Someone stepping forth to provide a home for the scans will not change how PG/DP does their thing so long as there is no collective decision that it is a good thing to do, and willing to at least help make the preserving process go smoother.
I have no idea what you are talking about. DP and PG do not work using collective decisions. Consensus, yes, and the force of stubborn volunteers who push through their way until others come around. A good example of this are the proofing guidelines at DP. These have evolved to where they are now, because stubborn Project Managers kept demanding proofers did it their way or not at all, until either the proofers caved in (new guideline accepted) or the project managers caved in (new guideline rejected). You may wish to ask Jon Ingram how painless this process was. :-)
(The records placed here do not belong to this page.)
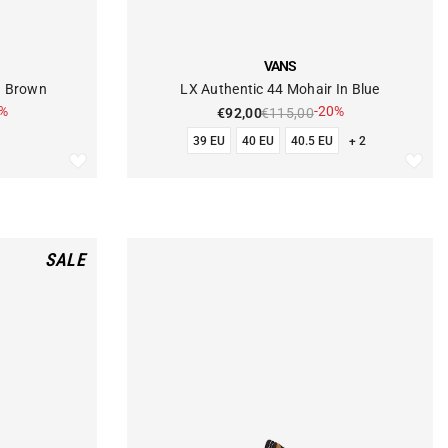
VENDOR:
VANS
d Brown
LX Authentic 44 Mohair In Blue
0%
-20%
€92,00
€115,00
39 EU
40 EU
40.5 EU
+ 2
SALE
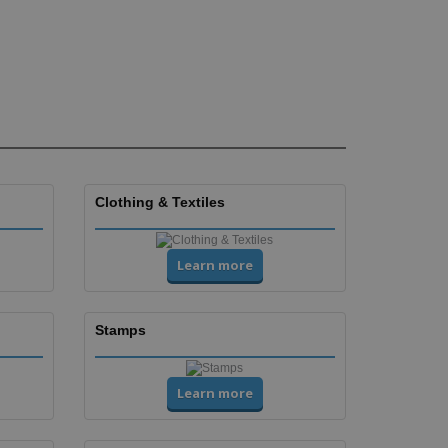
Clothing & Textiles
Learn more
Stamps
Learn more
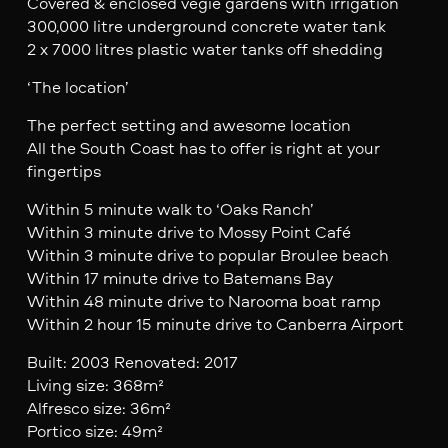
Covered & enclosed vegie gardens with irrigation
300,000 litre underground concrete water tank
2 x 7000 litres plastic water tanks off shedding
‘The location’
The perfect setting and awesome location
All the South Coast has to offer is right at your
fingertips
Within 5 minute walk to ‘Oaks Ranch’
Within 3 minute drive to Mossy Point Café
Within 3 minute drive to popular Broulee beach
Within 17 minute drive to Batemans Bay
Within 48 minute drive to Narooma boat ramp
Within 2 hour 15 minute drive to Canberra Airport
Built: 2003 Renovated: 2017
Living size: 368m²
Alfresco size: 36m²
Portico size: 49m²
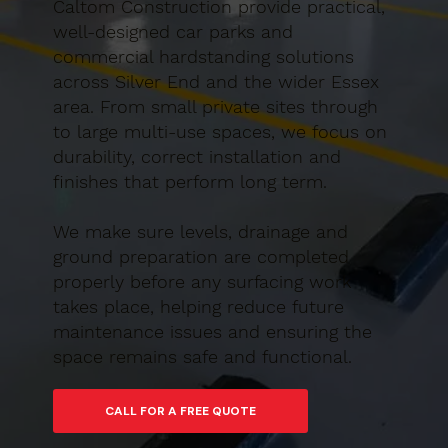
Caltom Construction provide practical,
well-designed car parks and
commercial hardstanding solutions
across Silver End and the wider Essex
area. From small private sites through
to large multi-use spaces, we focus on
durability, correct installation and
finishes that perform long term.
We make sure levels, drainage and
ground preparation are completed
properly before any surfacing work
takes place, helping reduce future
maintenance issues and ensuring the
space remains safe and functional.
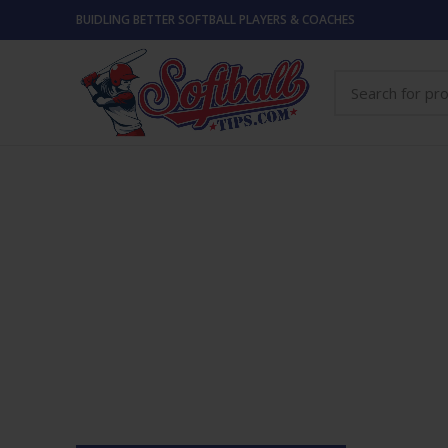
BUIDLING BETTER SOFTBALL PLAYERS & COACHES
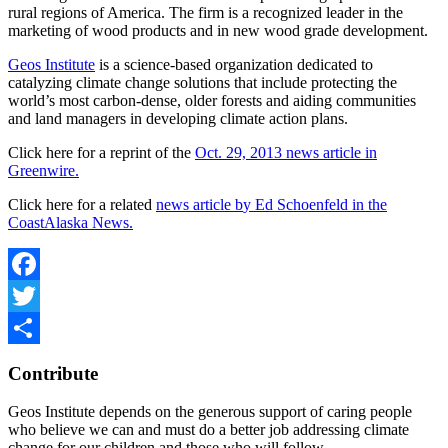
rural regions of America. The firm is a recognized leader in the
marketing of wood products and in new wood grade development.
Geos Institute
is a science-based organization dedicated to
catalyzing climate change solutions that include protecting the
world’s most carbon-dense, older forests and aiding communities
and land managers in developing climate action plans.
Click here for a reprint of the
Oct. 29, 2013 news article in
Greenwire.
Click here for a related
news article b
y Ed Schoenfeld in the
CoastAlaska News.
Facebook
Twitter
Share
Contribute
Geos Institute depends on the generous support of caring people
who believe we can and must do a better job addressing climate
change for our children and those who will follow.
I'm trying to provide some rationale on the pro side for preserving and making the scans publicly available alongside the text versions -- whether the rationale will be accepted or not in a collective sense is another matter.
Exactly! That's how it works.
I'll be very happy to take the time and effort to solicit/collect/make available the scans when there is a majority consensus by both DP and PG folk that this is important to them, and that PG will provide links to the original page scans (wherever the scans will reside.)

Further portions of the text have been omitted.